WORK INSTRUCTIONS: Read through the records. Copy each line that has the word "NAICS".
------ THE DATA
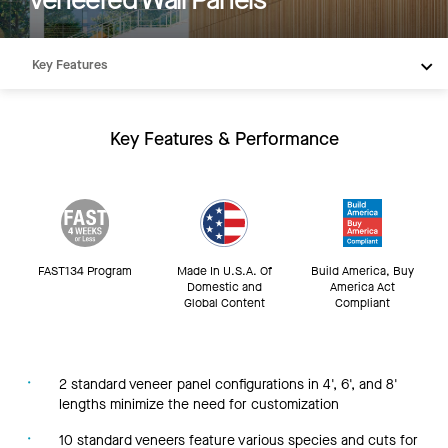
Key Features
Products
Integrations
Key Features & Performance
Inspiration
Resources
FAST134 Program
Made In U.S.A. Of
Build America, Buy
Domestic and
America Act
Global Content
Compliant
2 standard veneer panel configurations in 4', 6', and 8'
lengths minimize the need for customization
10 standard veneers feature various species and cuts for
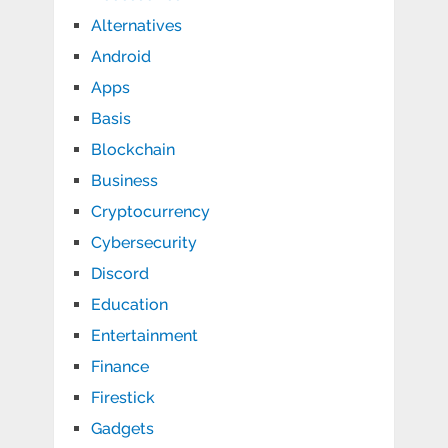
Alternatives
Android
Apps
Basis
Blockchain
Business
Cryptocurrency
Cybersecurity
Discord
Education
Entertainment
Finance
Firestick
Gadgets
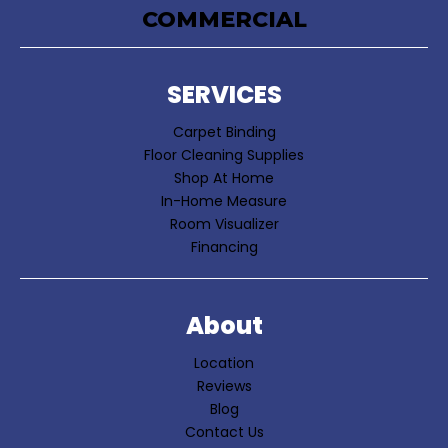
COMMERCIAL
SERVICES
Carpet Binding
Floor Cleaning Supplies
Shop At Home
In-Home Measure
Room Visualizer
Financing
About
Location
Reviews
Blog
Contact Us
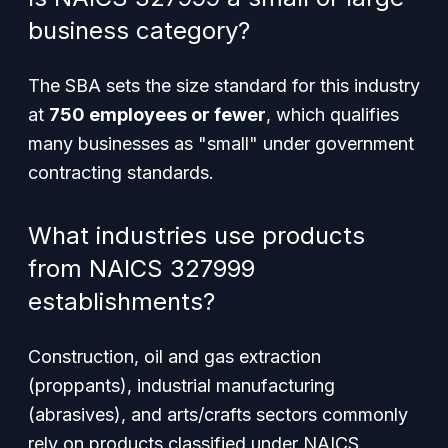
business category?
The SBA sets the size standard for this industry
at
750 employees or fewer
, which qualifies
many businesses as "small" under government
contracting standards.
What industries use products
from NAICS 327999
establishments?
Construction, oil and gas extraction
(proppants), industrial manufacturing
(abrasives), and arts/crafts sectors commonly
rely on products classified under NAICS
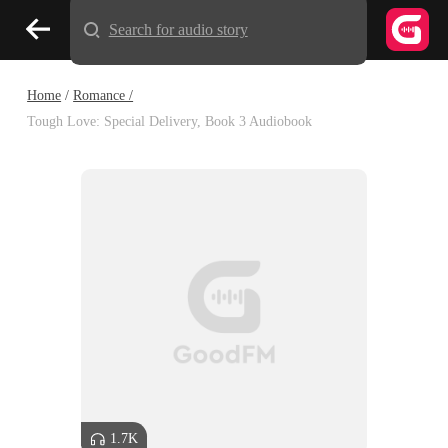
Search for audio story
Home
/
Romance /
Tough Love: Special Delivery, Book 3 Audiobook
1.7K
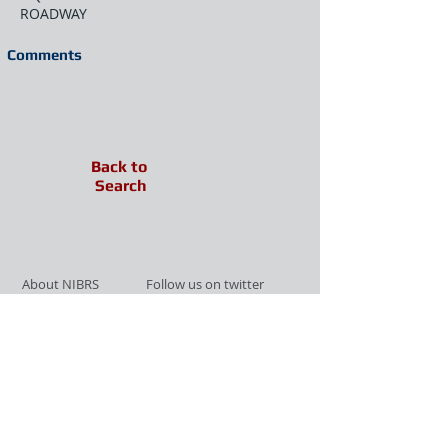
ROADWAY
Comments
Back to
Search
About NIBRS
Follow us on twitter
Services
Like us on facebook
Partnerships
Subscribe for Updates
Links
Give us your feedback
Site Map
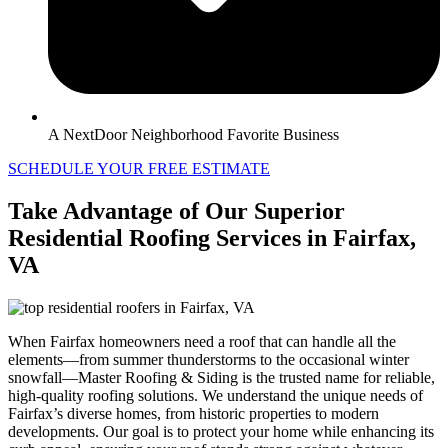
A NextDoor Neighborhood Favorite Business
SCHEDULE YOUR FREE ESTIMATE
Take Advantage of Our Superior
Residential Roofing Services in Fairfax,
VA
When Fairfax homeowners need a roof that can handle all the
elements—from summer thunderstorms to the occasional winter
snowfall—Master Roofing & Siding is the trusted name for reliable,
high-quality roofing solutions. We understand the unique needs of
Fairfax’s diverse homes, from historic properties to modern
developments. Our goal is to protect your home while enhancing its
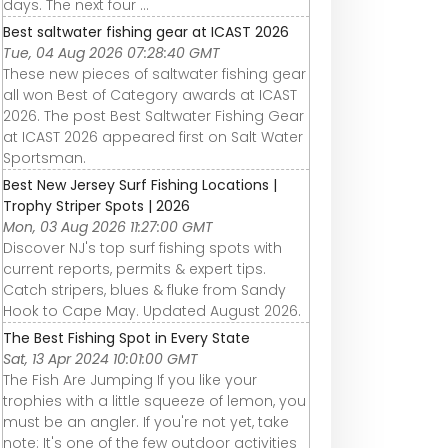
days. The next four ...
Best saltwater fishing gear at ICAST 2026
Tue, 04 Aug 2026 07:28:40 GMT
These new pieces of saltwater fishing gear
all won Best of Category awards at ICAST
2026. The post Best Saltwater Fishing Gear
at ICAST 2026 appeared first on Salt Water
Sportsman.
Best New Jersey Surf Fishing Locations |
Trophy Striper Spots | 2026
Mon, 03 Aug 2026 11:27:00 GMT
Discover NJ's top surf fishing spots with
current reports, permits & expert tips.
Catch stripers, blues & fluke from Sandy
Hook to Cape May. Updated August 2026.
The Best Fishing Spot in Every State
Sat, 13 Apr 2024 10:01:00 GMT
The Fish Are Jumping If you like your
trophies with a little squeeze of lemon, you
must be an angler. If you're not yet, take
note: It's one of the few outdoor activities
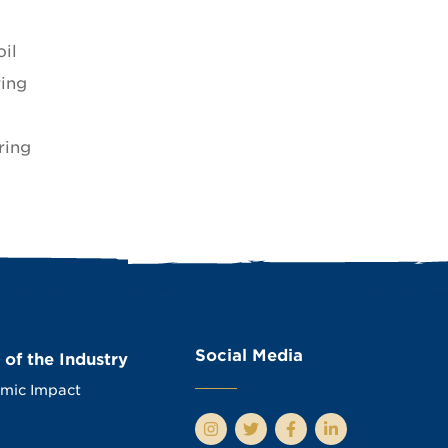
il
ring
ring
Social Media
 of the Industry
mic Impact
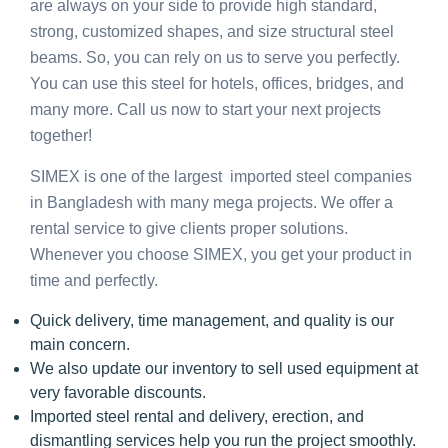
are always on your side to provide high standard,
strong, customized shapes, and size structural steel
beams. So, you can rely on us to serve you perfectly.
You can use this steel for hotels, offices, bridges, and
many more. Call us now to start your next projects
together!
SIMEX is one of the largest imported steel companies
in Bangladesh with many mega projects. We offer a
rental service to give clients proper solutions.
Whenever you choose SIMEX, you get your product in
time and perfectly.
Quick delivery, time management, and quality is our
main concern.
We also update our inventory to sell used equipment at
very favorable discounts.
Imported steel rental and delivery, erection, and
dismantling services help you run the project smoothly.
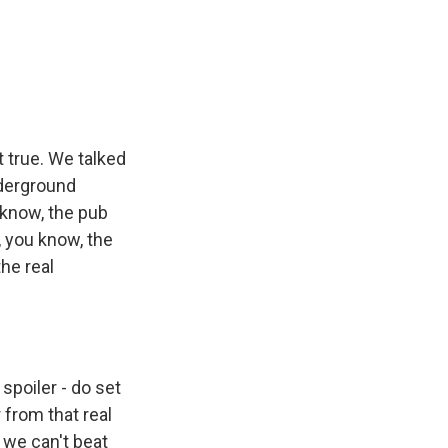
t true. We talked
nderground
 know, the pub
 you know, the
the real
spoiler - do set
 from that real
 we can't beat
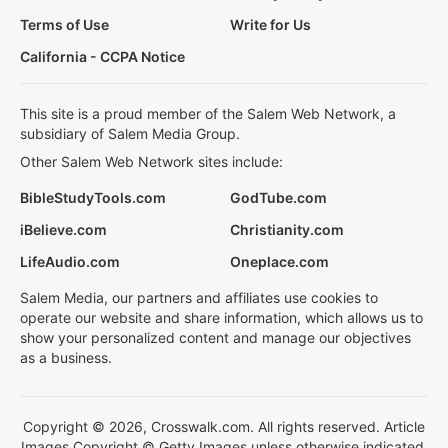
Terms of Use
Write for Us
California - CCPA Notice
This site is a proud member of the Salem Web Network, a
subsidiary of Salem Media Group.
Other Salem Web Network sites include:
BibleStudyTools.com
GodTube.com
iBelieve.com
Christianity.com
LifeAudio.com
Oneplace.com
Salem Media, our partners and affiliates use cookies to
operate our website and share information, which allows us to
show your personalized content and manage our objectives
as a business.
Copyright © 2026, Crosswalk.com. All rights reserved. Article
Images Copyright © Getty Images unless otherwise indicated.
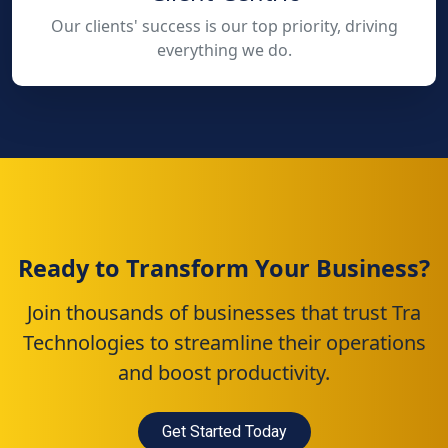
Our clients' success is our top priority, driving
everything we do.
Ready to Transform Your Business?
Join thousands of businesses that trust Tra
Technologies to streamline their operations
and boost productivity.
Get Started Today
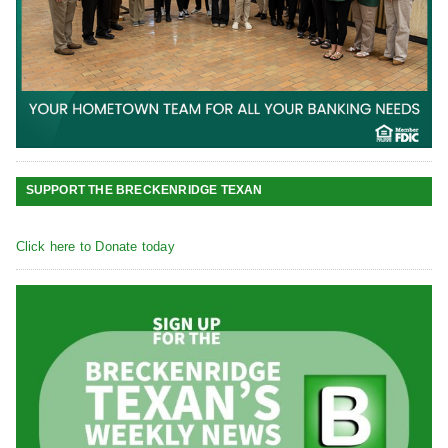
SUPPORT THE BRECKENRIDGE TEXAN
Click here to Donate today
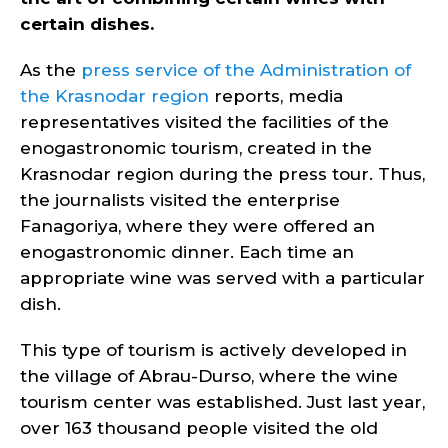
certain dishes.
As the
press service of the Administration of
the Krasnodar region
reports, media
representatives visited the facilities of the
enogastronomic tourism, created in the
Krasnodar region during the press tour. Thus,
the journalists visited the enterprise
Fanagoriya, where they were offered an
enogastronomic dinner. Each time an
appropriate wine was served with a particular
dish.
This type of tourism is actively developed in
the village of Abrau-Durso, where the wine
tourism center was established. Just last year,
over 163 thousand people visited the old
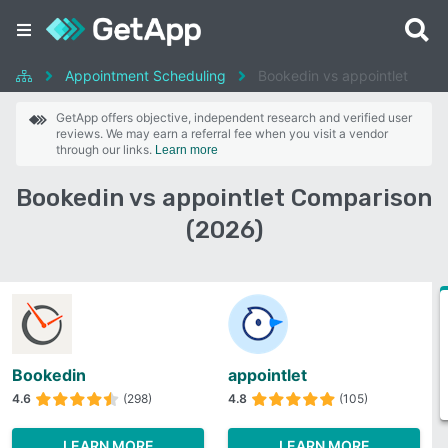
Appointment Scheduling
Bookedin vs appointlet
GetApp offers objective, independent research and verified user
reviews. We may earn a referral fee when you visit a vendor
through our links.
Learn more
Bookedin vs appointlet Comparison
(2026)
Bookedin
appointlet
4.6
(298)
4.8
(105)
LEARN MORE
LEARN MORE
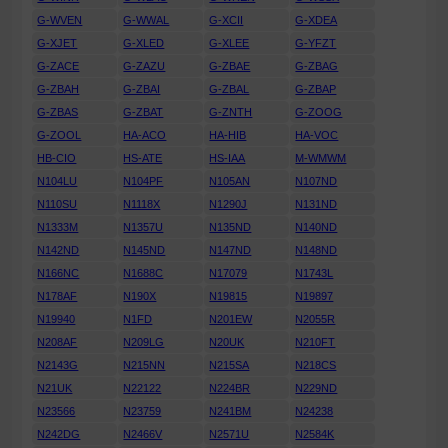
G-WVEN
G-WWAL
G-XCII
G-XDEA
G-XJET
G-XLED
G-XLEE
G-YFZT
G-ZACE
G-ZAZU
G-ZBAE
G-ZBAG
G-ZBAH
G-ZBAI
G-ZBAL
G-ZBAP
G-ZBAS
G-ZBAT
G-ZNTH
G-ZOOG
G-ZOOL
HA-ACO
HA-HIB
HA-VOC
HB-CIO
HS-ATE
HS-IAA
M-WMWM
N104LU
N104PF
N105AN
N107ND
N110SU
N1118X
N1290J
N131ND
N1333M
N1357U
N135ND
N140ND
N142ND
N145ND
N147ND
N148ND
N166NC
N1688C
N17079
N1743L
N178AF
N190X
N19815
N19897
N19940
N1FD
N201EW
N2055R
N208AF
N209LG
N20UK
N210FT
N2143G
N215NN
N215SA
N218CS
N21UK
N22122
N224BR
N229ND
N23566
N23759
N241BM
N24238
N242DG
N2466V
N2571U
N2584K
------------
WRITTEN ANSWER:
from NAICS 327999
rely on products classified under NAICS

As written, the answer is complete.